Wide beam lifts the center of the hull with heel, so twin angled rudders are used. The leeward rudder is immersed and vertical while the windward rudder is out of the water giving good control for minimum wetted surface. But the rudders are vulnerable in collision with sharks, whales, and debris.

Here is the clever part. These wide boats tend to be stable when inverted. To make the boat unstable you need a low center of gravity and volume shaped to make the boat tippy when upside down. That’s what this curved house and high volume cockpit seat backs are for (along with interior space).

And now another French aluminum boat, this one built by Garcia and also unpainted. Note the high stack of the mainsail due to the height and quantity of the full batten hardware. This makes attaching the halyard and fitting the sail cover a pain. A lower boom, tighter slide design (or less of them) will reduce the problem.

Speaking of sail covers, you will want to protect the forward part of the sail from UV degradation.

These extrusion style hatches had gasket leak problems which were attenuated with the addition of breakwaters.
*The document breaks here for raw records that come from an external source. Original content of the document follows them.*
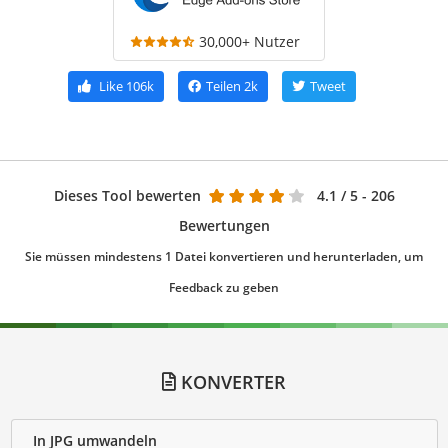
30,000+ Nutzer
Like
106k
Teilen
2k
Tweet
Dieses Tool bewerten
4.1
/ 5 - 206
Bewertungen
Sie müssen mindestens 1 Datei konvertieren und herunterladen, um
Feedback zu geben
KONVERTER
In JPG umwandeln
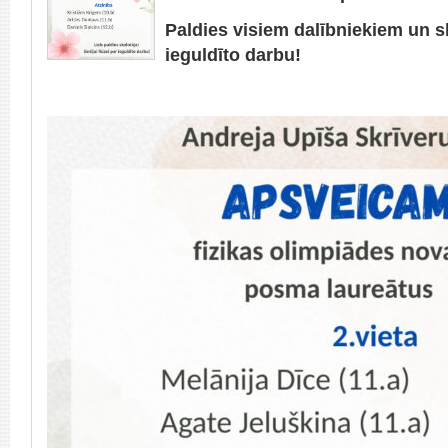
Paldies visiem dalībniekiem un sk
ieguldīto darbu!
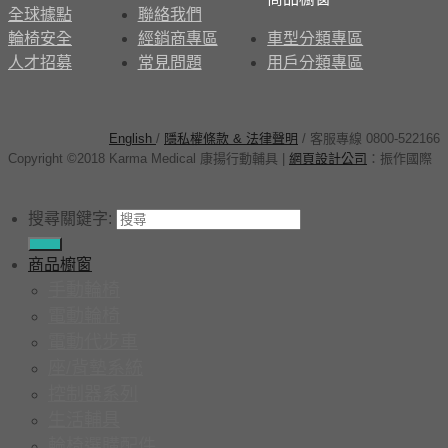
全球據點
聯絡我們
輪椅安全
經銷商專區
車型分類專區
人才招募
常見問題
用戶分類專區
English
/
隱私權條款 & 法律聲明
/ 客服專線 0800-522166
Copyright ©2018 Karma Medical 康揚行動輔具
|
網頁設計公司
：
振作國際
搜尋關鍵字:
商品櫥窗
手動輪椅
電動輪椅
電動代步車
座/背墊系統
控制器系列
生活輔具
輪椅選購配件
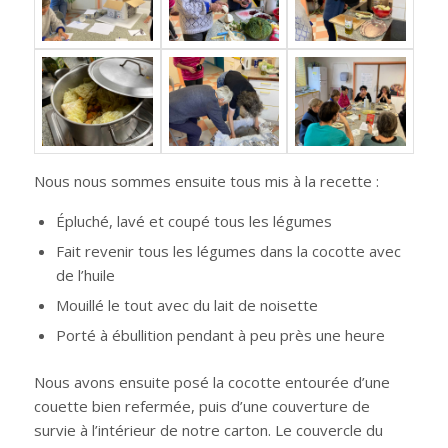
Nous nous sommes ensuite tous mis à la recette :
Épluché, lavé et coupé tous les légumes
Fait revenir tous les légumes dans la cocotte avec
de l’huile
Mouillé le tout avec du lait de noisette
Porté à ébullition pendant à peu près une heure
Nous avons ensuite posé la cocotte entourée d’une
couette bien refermée, puis d’une couverture de
survie à l’intérieur de notre carton. Le couvercle du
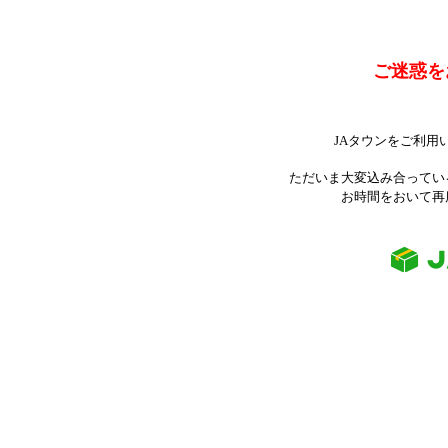
ご迷惑を
JAタウンをご利用
ただいま大変込み合ってい
お時間をおいて再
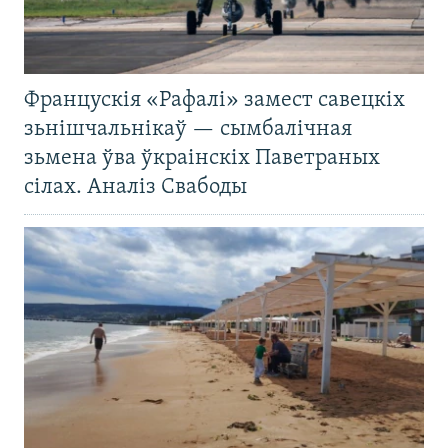
Францускія «Рафалі» замест савецкіх
зьнішчальнікаў — сымбалічная
зьмена ўва ўкраінскіх Паветраных
сілах. Аналіз Свабоды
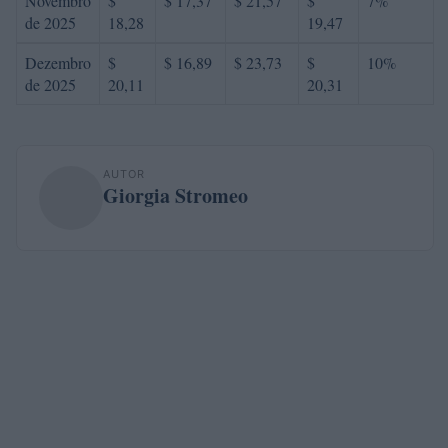
Novembro
$
$ 17,37
$ 21,57
$
7%
de 2025
18,28
19,47
Dezembro
$
$ 16,89
$ 23,73
$
10%
de 2025
20,11
20,31
AUTOR
Giorgia Stromeo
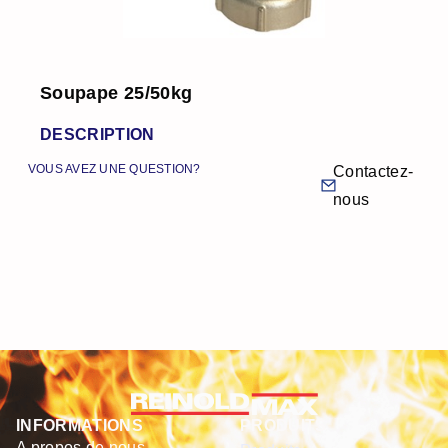
Soupape 25/50kg
DESCRIPTION
VOUS AVEZ UNE QUESTION?
Contactez-
nous
INFORMATIONS
PRODUITS
A propos de nous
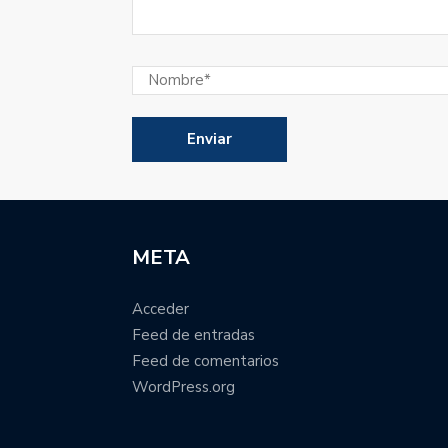
META
Acceder
Feed de entradas
Feed de comentarios
WordPress.org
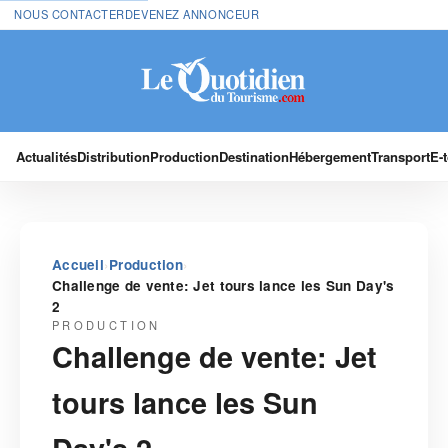
NOUS CONTACTER
DEVENEZ ANNONCEUR
Actualités
Distribution
Production
Destination
Hébergement
Transport
E-
›
›
Accueil
Production
Challenge de vente: Jet tours lance les Sun Day's
2
PRODUCTION
Challenge de vente: Jet
tours lance les Sun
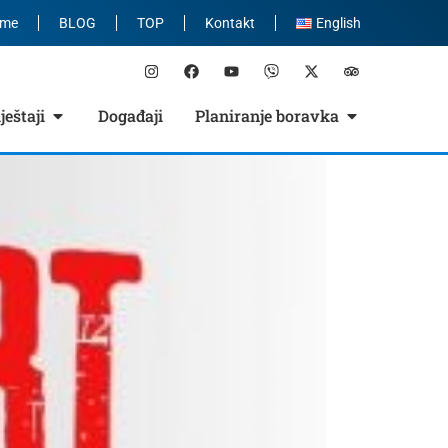
eme
BLOG
TOP
Kontakt
English
eštaji
Događaji
Planiranje boravka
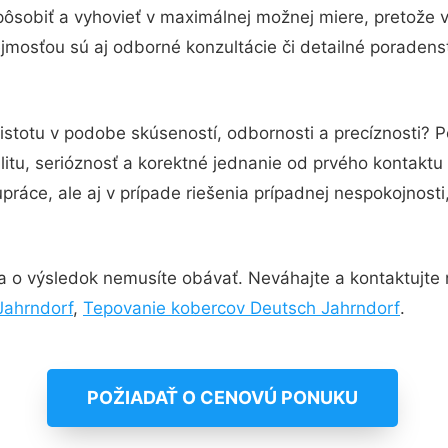
pôsobiť a vyhovieť v maximálnej možnej miere, pretože 
jmosťou sú aj odborné konzultácie či detailné poradenst
istotu v podobe skúseností, odbornosti a precíznosti? 
itu, serióznosť a korektné jednanie od prvého kontakt
práce, ale aj v prípade riešenia prípadnej nespokojnosti
a o výsledok nemusíte obávať. Neváhajte a kontaktujte ná
Jahrndorf
,
Tepovanie kobercov Deutsch Jahrndorf
.
POŽIADAŤ O CENOVÚ PONUKU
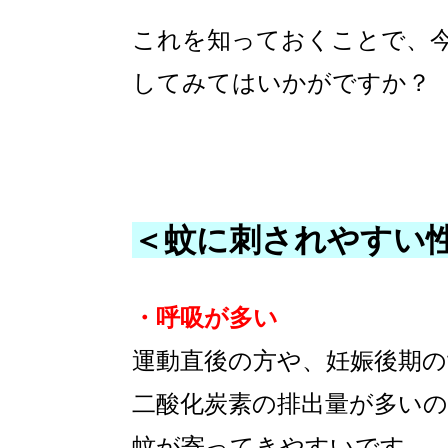
これを知っておくことで、
してみてはいかがですか？
＜蚊に刺されやすい
・呼吸が多い
運動直後の方や、妊娠後期
二酸化炭素の排出量が多い
蚊が寄ってきやすいです。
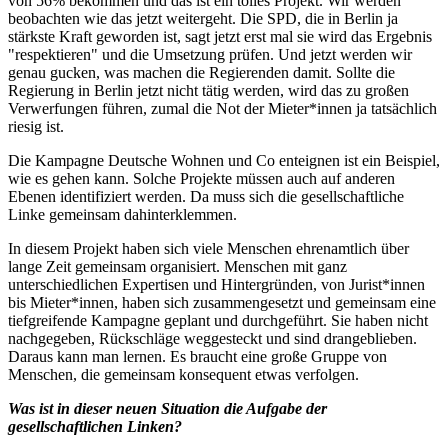
von 56% bekommen und das ist ein tolles Projekt. Wir werden
beobachten wie das jetzt weitergeht. Die SPD, die in Berlin ja
stärkste Kraft geworden ist, sagt jetzt erst mal sie wird das Ergebnis
"respektieren" und die Umsetzung prüfen. Und jetzt werden wir
genau gucken, was machen die Regierenden damit. Sollte die
Regierung in Berlin jetzt nicht tätig werden, wird das zu großen
Verwerfungen führen, zumal die Not der Mieter*innen ja tatsächlich
riesig ist.
Die Kampagne Deutsche Wohnen und Co enteignen ist ein Beispiel,
wie es gehen kann. Solche Projekte müssen auch auf anderen
Ebenen identifiziert werden. Da muss sich die gesellschaftliche
Linke gemeinsam dahinterklemmen.
In diesem Projekt haben sich viele Menschen ehrenamtlich über
lange Zeit gemeinsam organisiert. Menschen mit ganz
unterschiedlichen Expertisen und Hintergründen, von Jurist*innen
bis Mieter*innen, haben sich zusammengesetzt und gemeinsam eine
tiefgreifende Kampagne geplant und durchgeführt. Sie haben nicht
nachgegeben, Rückschläge weggesteckt und sind drangeblieben.
Daraus kann man lernen. Es braucht eine große Gruppe von
Menschen, die gemeinsam konsequent etwas verfolgen.
Was ist in dieser neuen Situation die Aufgabe der
gesellschaftlichen Linken?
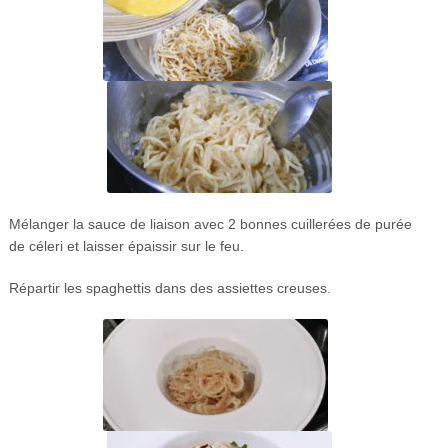
Mélanger la sauce de liaison avec 2 bonnes cuillerées de purée
de céleri et laisser épaissir sur le feu.
Répartir les spaghettis dans des assiettes creuses.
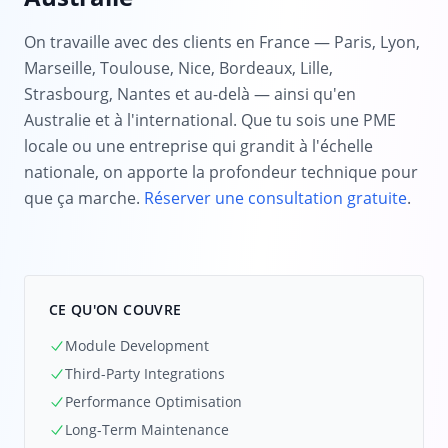
On travaille avec des clients en France — Paris, Lyon,
Marseille, Toulouse, Nice, Bordeaux, Lille,
Strasbourg, Nantes et au-delà — ainsi qu'en
Australie et à l'international. Que tu sois une PME
locale ou une entreprise qui grandit à l'échelle
nationale, on apporte la profondeur technique pour
que ça marche.
Réserver une consultation gratuite
.
CE QU'ON COUVRE
Module Development
Third-Party Integrations
Performance Optimisation
Long-Term Maintenance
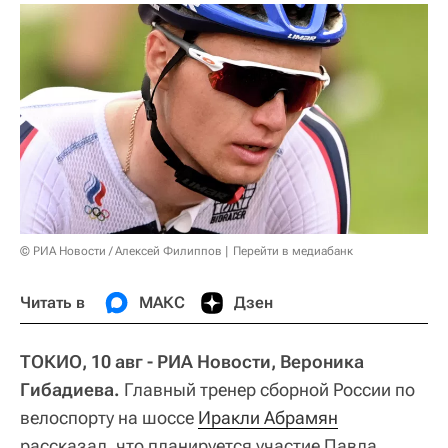
© РИА Новости / Алексей Филиппов
Перейти в медиабанк
Читать в
МАКС
Дзен
ТОКИО, 10 авг - РИА Новости, Вероника
Гибадиева.
Главный тренер сборной России по
велоспорту на шоссе
Иракли Абрамян
рассказал, что планируется участие Павла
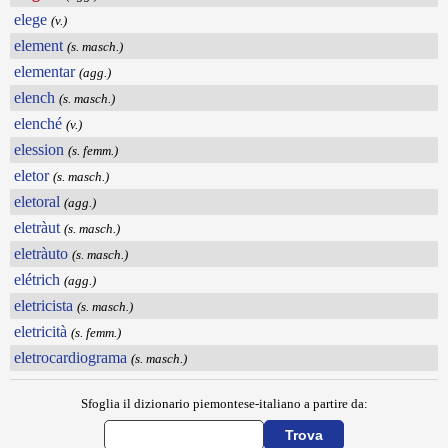
elege
(v.)
element
(s. masch.)
elementar
(agg.)
elench
(s. masch.)
elenché
(v.)
elession
(s. femm.)
eletor
(s. masch.)
eletoral
(agg.)
eletràut
(s. masch.)
eletràuto
(s. masch.)
elétrich
(agg.)
eletricista
(s. masch.)
eletricità
(s. femm.)
eletrocardiograma
(s. masch.)
Sfoglia il dizionario piemontese-italiano a partire da:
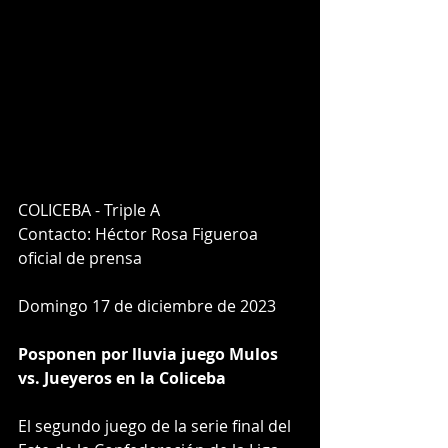
COLICEBA - Triple A
Contacto: Héctor Rosa Figueroa
oficial de prensa 
Domingo 17 de diciembre de 2023
Posponen por lluvia juego Mulos 
vs. Jueyeros en la Coliceba
El segundo juego de la serie final del 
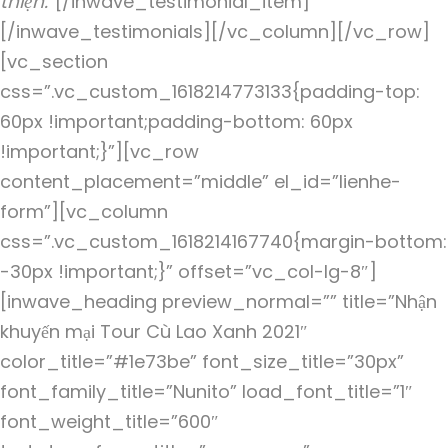
thiện.”
[/inwave_testimonial_item]
[/inwave_testimonials][/vc_column][/vc_row]
[vc_section
css=”.vc_custom_1618214773133{padding-top:
60px !important;padding-bottom: 60px
!important;}”][vc_row
content_placement=”middle” el_id=”lienhe-
form”][vc_column
css=”.vc_custom_1618214167740{margin-bottom:
-30px !important;}” offset=”vc_col-lg-8″]
[inwave_heading preview_normal=”” title=”Nhận
khuyến mại Tour Cù Lao Xanh 2021″
color_title=”#1e73be” font_size_title=”30px”
font_family_title=”Nunito” load_font_title=”1″
font_weight_title=”600″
The breakwater then provided a base for handrails for working at the mast.

There are good and bad points about this detail. On the positive side it is easy to do, provides for some drainage of deck water, yet retains enough of a lip that the deck can be used to catch rain water. The relatively hard edge is a negative, and will wear on the dock lines.

A thickening plate to which the hatch base is bolted has been welded to the deck. This thick ring reinforces the cut out and allows the hatch base to be blind fastened.

You don’t often see aluminum rails and stanchions. These look good and are efficient cost wise.

Note the upstand to which the rope clutches are bolted. The fasteners are easy to reach and no holes through the deck are required.

We used to do angled toe rails like this, until we were hit by a sailboat which folded over ten feet (three meters) of rail. Since then we have always used a closed angle or extrusion, which gives the toe rail a better chance when it is hit.

Finally, an all aluminum steering pedestal. Clean and in keeping with the rest of the boat.

Switching boats now, we liked this anti-chafe wrapping on the bowsprit of a steel Scottish cruiser.

Here is a detail which will eventually lead to trouble. The head stay tang which wraps around the bowsprit butts up against timber. The timber to stainless interface will collect salt and moisture, and crevice corrosion could easily result. Stainless is happiest when exposed to the air. Semi-sealed situations, like this, are always a problem, given enough time.

We’ll end with a tribute to Nick Franklin, the original developer of the Aries servo pendulum wind vane. These are wonderfully powerful steering devices. Apparently the Aires business continues under new ownership (Nick passed on some years ago).